Os dois decidiram se encontrar no restaurante e evitar aqueles jogos de adultos de "quem busca quem" e, assim, neutralizar quaisquer situações constrangedoras pós-date. Se tudo desse errado, cada um teria sua rota de fuga. "Um beijo, até um dia" e todos estariam salvos.
A escolha do restaurante também era importante. Algo de casual, para que todos os assuntos fossem bem vindos, e de romântico, afinal seria um encontro. Nada muito romântico, porém, para que o cenário em si não fosse um incentivador de nada. Ele deveria ser um facilitador se as oportunidades assim se apresentassem.
Todo esse pragmatismo não inibe as expectativas, porém. Toda a carência é carência. Toda a curiosidade é curiosidade. Toda a solidão é solidão. Duas pessoas num primeiro encontro trazem consigo aquelas pesadas bagagens de frustrações e desejos. É inegável. Banho, perfume, camisa, calça. "Esse perfume é muito forte", "essa roupa não combina","ela me verá sem calças hoje?".

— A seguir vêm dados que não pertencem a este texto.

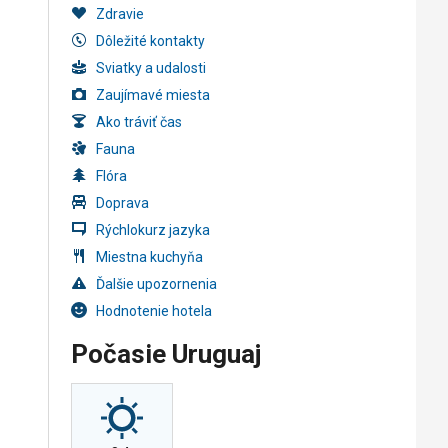
Zdravie
Dôležité kontakty
Sviatky a udalosti
Zaujímavé miesta
Ako tráviť čas
Fauna
Flóra
Doprava
Rýchlokurz jazyka
Miestna kuchyňa
Ďalšie upozornenia
Hodnotenie hotela
Počasie Uruguaj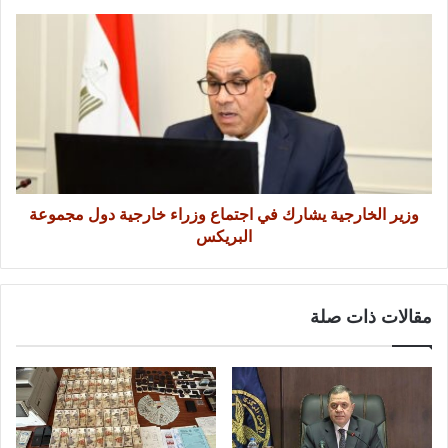
وزير الخارجية يشارك في اجتماع وزراء خارجية دول مجموعة
البريكس
مقالات ذات صلة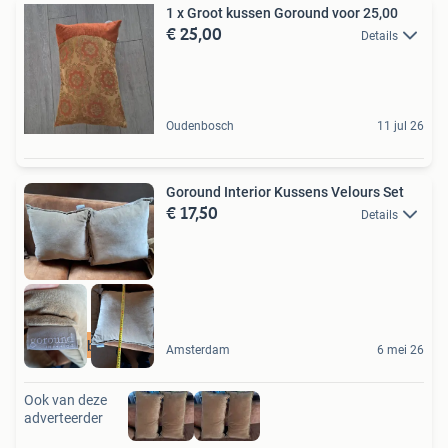
1 x Groot kussen Goround voor 25,00
€ 25,00
Details
Oudenbosch
11 jul 26
Goround Interior Kussens Velours Set
€ 17,50
Details
Mooi en betaalbaar
Amsterdam
6 mei 26
Ook van deze
adverteerder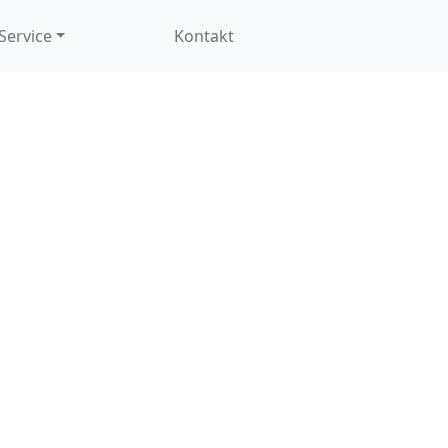
Service
Kontakt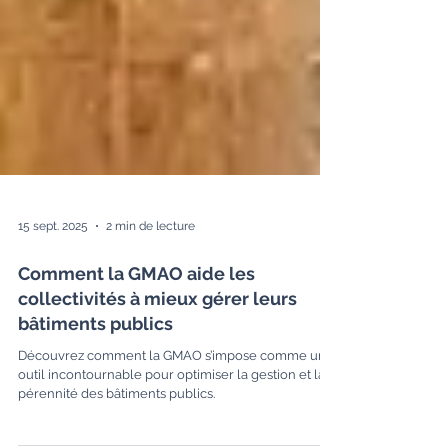
15 sept. 2025
2 min de lecture
Comment la GMAO aide les
collectivités à mieux gérer leurs
bâtiments publics
Découvrez comment la GMAO s’impose comme un
outil incontournable pour optimiser la gestion et la
pérennité des bâtiments publics.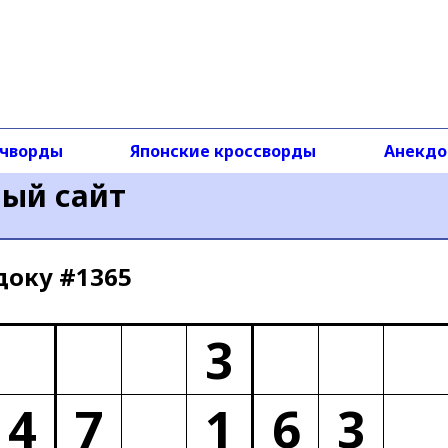
чворды
Японские кроссворды
Анекд
ный сайт
доку #1365
3
4
7
1
6
3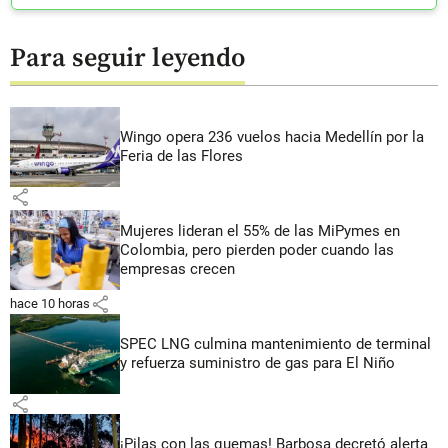
Para seguir leyendo
Wingo opera 236 vuelos hacia Medellín por la
Feria de las Flores
share
Mujeres lideran el 55% de las MiPymes en
Colombia, pero pierden poder cuando las
empresas crecen
share
hace 10 horas
SPEC LNG culmina mantenimiento de terminal
y refuerza suministro de gas para El Niño
share
¡Pilas con las quemas! Barbosa decretó alerta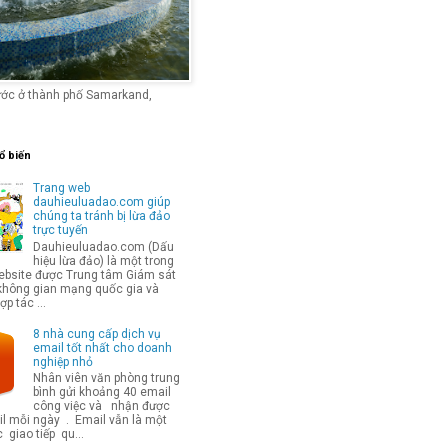
ước ở thành phố Samarkand,
ổ biến
Trang web
dauhieuluadao.com giúp
chúng ta tránh bị lừa đảo
trực tuyến
Dauhieuluadao.com (Dấu
hiệu lừa đảo) là một trong
bsite được Trung tâm Giám sát
không gian mạng quốc gia và
p tác ...
8 nhà cung cấp dịch vụ
email tốt nhất cho doanh
nghiệp nhỏ
Nhân viên văn phòng trung
bình gửi khoảng 40 email
công việc và nhận được
l mỗi ngày . Email vẫn là một
 giao tiếp qu...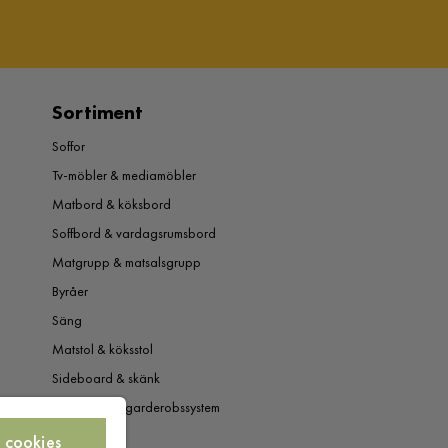
Sortiment
Soffor
Tv-möbler & mediamöbler
Matbord & köksbord
Soffbord & vardagsrumsbord
Matgrupp & matsalsgrupp
Byråer
Säng
Matstol & köksstol
Sideboard & skänk
Garderob & garderobssystem
 cookies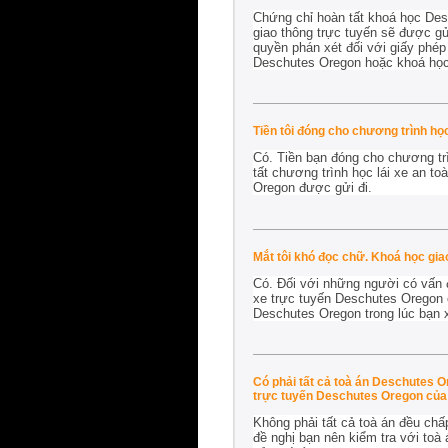
Chứng chỉ hoàn tất khoá học Des
giao thông trực tuyến sẽ được gửi
quyền phán xét đối với giấy phép 
Deschutes Oregon hoặc khoá học 
Tiền tôi đóng cho chương trình họ
Có. Tiền bạn đóng cho chương tr
tất chương trình học lái xe an t
Oregon được gửi đi.
Mắt tôi khó đọc chữ. Khoá học gia
Có. Đối với những người có vấn đề
xe trực tuyến Deschutes Oregon c
Deschutes Oregon trong lúc bạn
Có phải tất cả toà án Deschutes 
trực tuyến Deschutes Oregon của
Không phải tất cả toà án đều chấ
đề nghị bạn nên kiểm tra với toà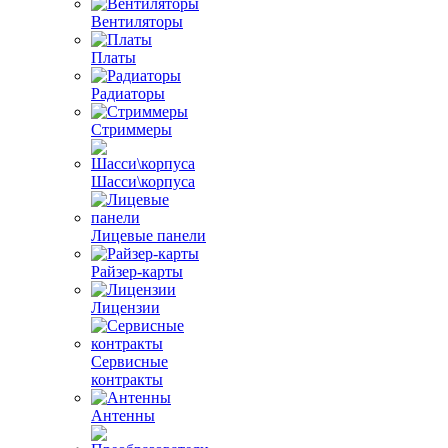
Вентиляторы
Платы
Радиаторы
Стриммеры
Шасси\корпуса
Лицевые панели
Райзер-карты
Лицензии
Сервисные
контракты
Антенны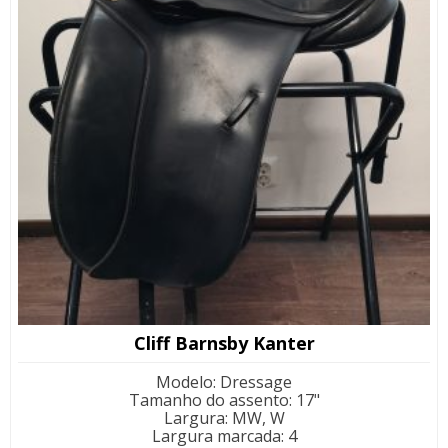
Cliff Barnsby Kanter
Modelo
:
Dressage
Tamanho do assento
:
17"
Largura
:
MW, W
Largura marcada
:
4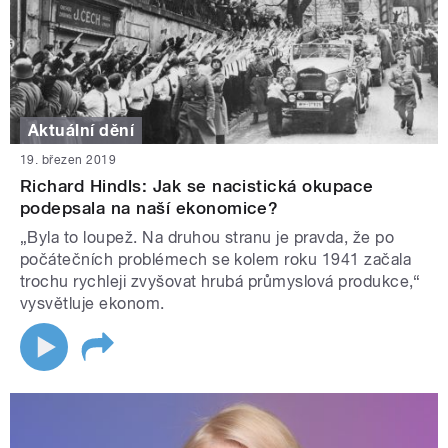
Aktuální dění
19. březen 2019
Richard Hindls: Jak se nacistická okupace
podepsala na naší ekonomice?
„Byla to loupež. Na druhou stranu je pravda, že po
počátečních problémech se kolem roku 1941 začala
trochu rychleji zvyšovat hrubá průmyslová produkce,“
vysvětluje ekonom.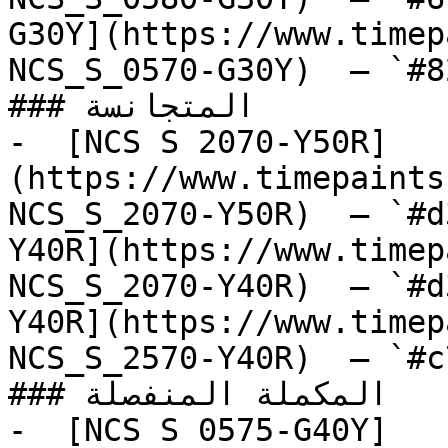
G30Y](https://www.timep
NCS_S_0570-G30Y)  — `#8
### المتجانسة

-  [NCS S 2070-Y50R]
(https://www.timepaints
NCS_S_2070-Y50R)  — `#d
Y40R](https://www.timep
NCS_S_2070-Y40R)  — `#d
Y40R](https://www.timep
NCS_S_2570-Y40R)  — `#c
### المكملة المنفصلة

-  [NCS S 0575-G40Y]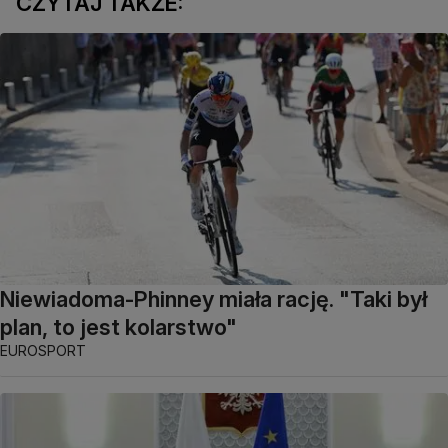
CZYTAJ TAKŻE:
Niewiadoma-Phinney miała rację. "Taki był
plan, to jest kolarstwo"
EUROSPORT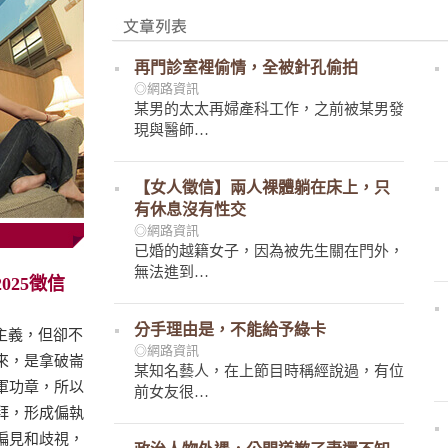
再門診室裡偷情，全被針孔偷拍
◎網路資訊
某男的太太再婦產科工作，之前被某男發
現與醫師…
【女人徵信】兩人裸體躺在床上，只
有休息沒有性交
◎網路資訊
已婚的越籍女子，因為被先生關在門外，
無法進到…
025徵信
分手理由是，不能給予綠卡
文主義，但卻不
◎網路資訊
來，是拿破崙
某知名藝人，在上節目時稱經說過，有位
軍功章，所以
前女友很…
拜，形成偏執
偏見和歧視，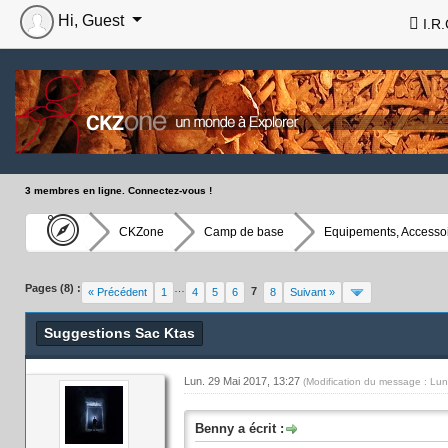
Hi, Guest
I.R.
3 membres en ligne. Connectez-vous !
CKZone
Camp de base
Equipements, Accessoi
Pages (8) :
…
7
« Précédent
1
4
5
6
8
Suivant »
Suggestions Sac Ktas
Lun. 29 Mai 2017, 13:27
(Modification du message : Lu
Benny a écrit :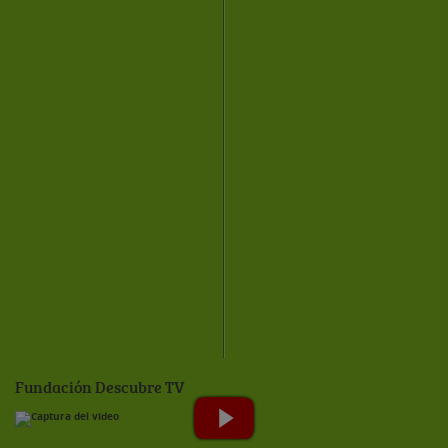
Fundación Descubre TV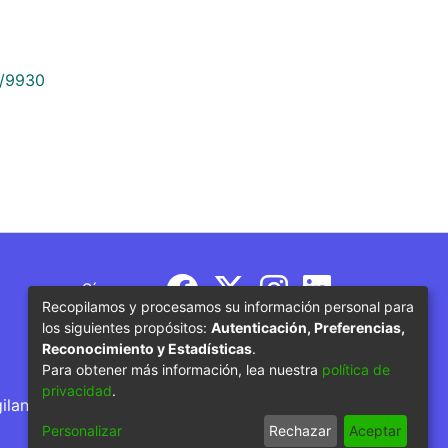
9/9930
Síguenos
Recopilamos y procesamos su información personal para
los siguientes propósitos:
Autenticación, Preferencias,
Reconocimiento y Estadísticas
.
Para obtener más información, lea nuestra
política de
privacidad
.
gilancia por parte del Ministerio de Educación
Personalizar
Rechazar
Aceptar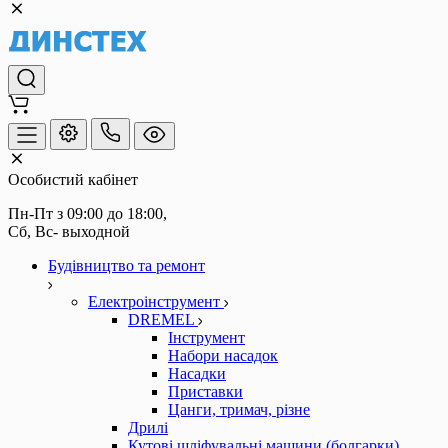
Особистий кабінет
Пн-Пт з 09:00 до 18:00, 
Сб, Вс- выходной
Будівництво та ремонт
Електроінструмент
DREMEL
Інструмент
Набори насадок
Насадки
Приставки
Цанги, тримач, різне
Дрилі
Кутові шліфувальні машини (болгарки)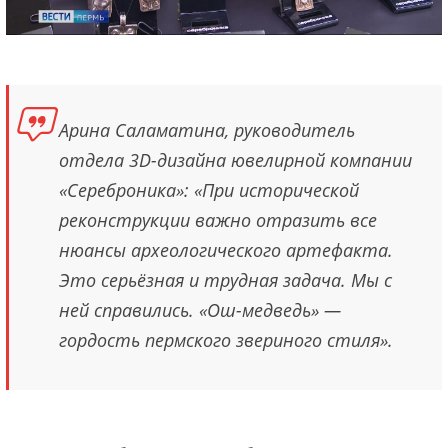
Арина Саламатина, руководитель
отдела 3D-дизайна ювелирной компании
«Сереброника»: «При исторической
реконструкции важно отразить все
нюансы археологического артефакта.
Это серьёзная и трудная задача. Мы с
ней справились. «Ош-медведь» —
гордость пермского звериного стиля».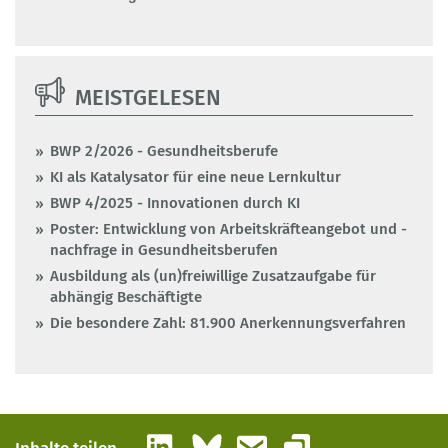
MEISTGELESEN
BWP 2/2026 - Gesundheitsberufe
KI als Katalysator für eine neue Lernkultur
BWP 4/2025 - Innovationen durch KI
Poster: Entwicklung von Arbeitskräfteangebot und -
nachfrage in Gesundheitsberufen
Ausbildung als (un)freiwillige Zusatzaufgabe für
abhängig Beschäftigte
Die besondere Zahl: 81.900 Anerkennungsverfahren
LinkedIn
Bluesky
E-Mail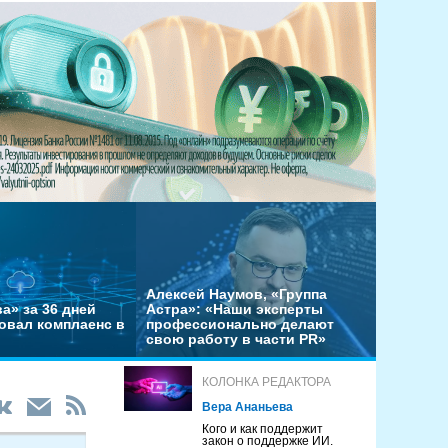
Алексей Наумов, «Группа
а» за 36 дней
Астра»: «Наши эксперты
овал комплаенс в
профессионально делают
свою работу в части PR»
КОЛОНКА РЕДАКТОРА
Вера Ананьева
Кого и как поддержит
закон о поддержке ИИ.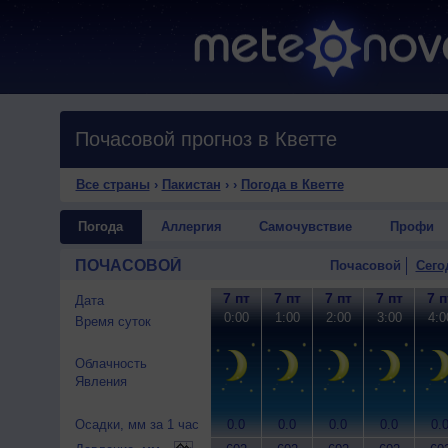
Почасовой прогноз в Кветте
Все страны
›
Пакистан
›
›
Погода в Кветте
Погода
Аллергия
Самочувствие
Профи
ПОЧАСОВОЙ
Почасовой
Сего
7 пт
7 пт
7 пт
7 пт
7 п
Дата
0:00
1:00
2:00
3:00
4:0
Время суток
Облачность
Явления
Осадки, мм за 1 час
0.0
0.0
0.0
0.0
0.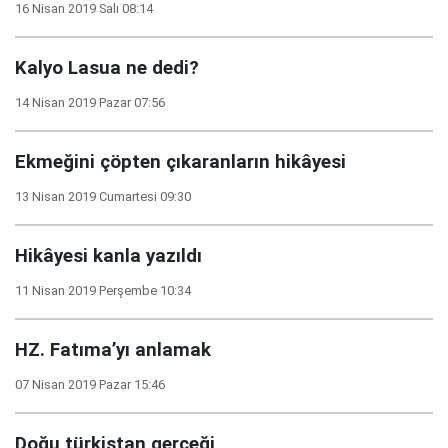
16 Nisan 2019 Salı 08:14
Kalyo Lasua ne dedi?
14 Nisan 2019 Pazar 07:56
Ekmeğini çöpten çıkaranların hikâyesi
13 Nisan 2019 Cumartesi 09:30
Hikâyesi kanla yazıldı
11 Nisan 2019 Perşembe 10:34
HZ. Fatıma’yı anlamak
07 Nisan 2019 Pazar 15:46
Doğu türkistan gerçeği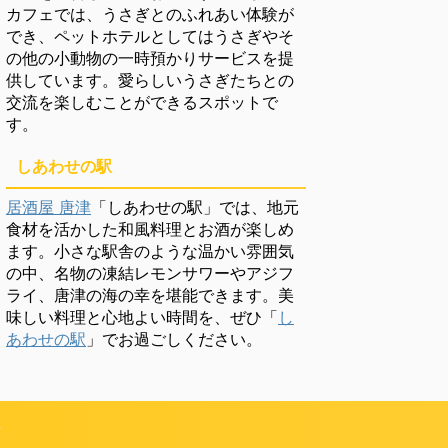
カフェでは、うさぎとのふれあい体験が
でき、ペットホテルとしてはうさぎやそ
の他の小動物の一時預かりサービスを提
供しています。愛らしいうさぎたちとの
交流を楽しむことができるスポットで
す。
しあわせの駅
居酒屋 唐津
「しあわせの駅」では、地元
食材を活かした和風料理とお酒が楽しめ
ます。小さな駅舎のような温かい雰囲気
の中、名物の凍結レモンサワーやアジフ
ライ、唐津の海の幸を堪能できます。美
味しい料理と心地よい時間を、ぜひ「
し
あわせの駅
」でお過ごしください。
頼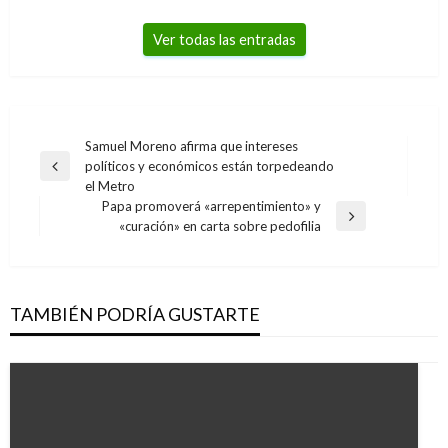
Ver todas las entradas
Navegación
Samuel Moreno afirma que intereses
políticos y económicos están torpedeando
de
Entrada
el Metro
anterior
entradas
Papa promoverá «arrepentimiento» y
Entrada
«curación» en carta sobre pedofilia
siguiente
TAMBIÉN PODRÍA GUSTARTE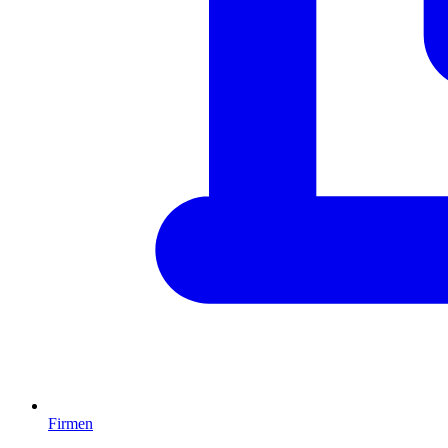
Firmen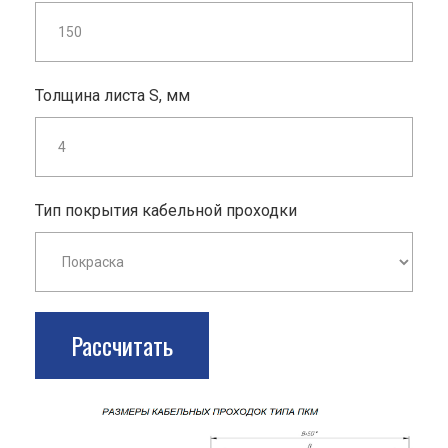
Толщина листа S, мм
Тип покрытия кабельной проходки
Рассчитать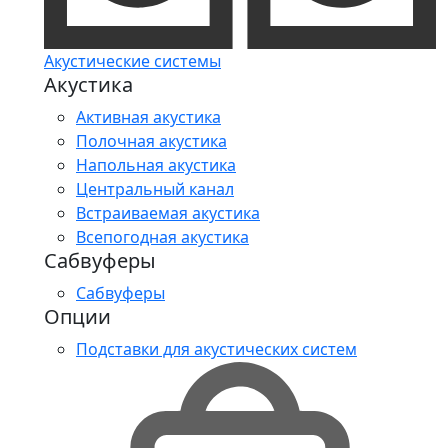
Акустические системы
Акустика
Активная акустика
Полочная акустика
Напольная акустика
Центральный канал
Встраиваемая акустика
Всепогодная акустика
Сабвуферы
Сабвуферы
Опции
Подставки для акустических систем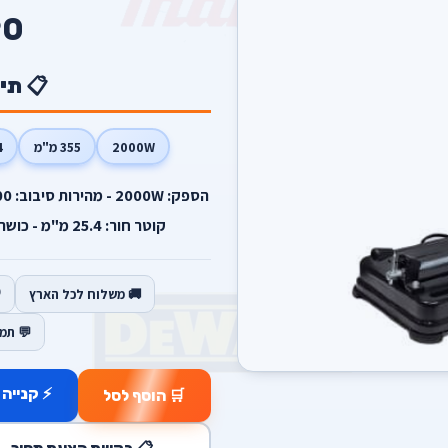
90
📋 תי
2000W
355 מ"מ
4
קוטר חור: 25.4 מ"מ - כושר חיתוך: 100 מ"מ - משקל: 14 ק"ג.
🚚 משלוח לכל הארץ
💬 תמ
⚡ קנייה 
🛒 הוסף לסל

A vontade de conquistar, pura e simplesmente. E, então, observar o fruto da conquista. Aquele tiro na madrugada e o barulho de algo despencando no horizonte. Um alvo. O quê? Não se sabe. Um alvo.
Ele, que sempre foi dado ao cavalheirismo, decidiu chegar mais cedo para não fazê-la esperar. Ela chegou cinco minutos depois. Ele se levantou, cumprimentaram-se com aquela mistura de excitação e educação. Aquela combinação curiosa em que tentamos demonstrar interesse, sem revelar muito; como se aquele fosse o momento mais casual do mundo.
Aqueles segundos iniciais constrangedores. O menu que parece estar em alemão, aquela falta de intimidades. Aquele silêncio que é gradualmente rompido pelos cruzamentos, pelas interseções, pelos gostos comuns. Filmes, livros, músicas. As mãos, desajeitadas, que se ocupam em ajeitar os talheres e brincar de xadrez com o sal e a pimenta.
Mas, como mágica, as coisas começam a fazer algum sentido. Um sentido caótico, mas algum sentido. As mãos já se mostram mais confiantes e apontam os detalhes, como mãos de perito. As pernas se esbarram, ocasionalmente, como instrumentos de apoio, para darem mais drama à cena, para elevarem os nervos, aumentarem a tensão entre os dois. Ação e reação. Ataque e defesa.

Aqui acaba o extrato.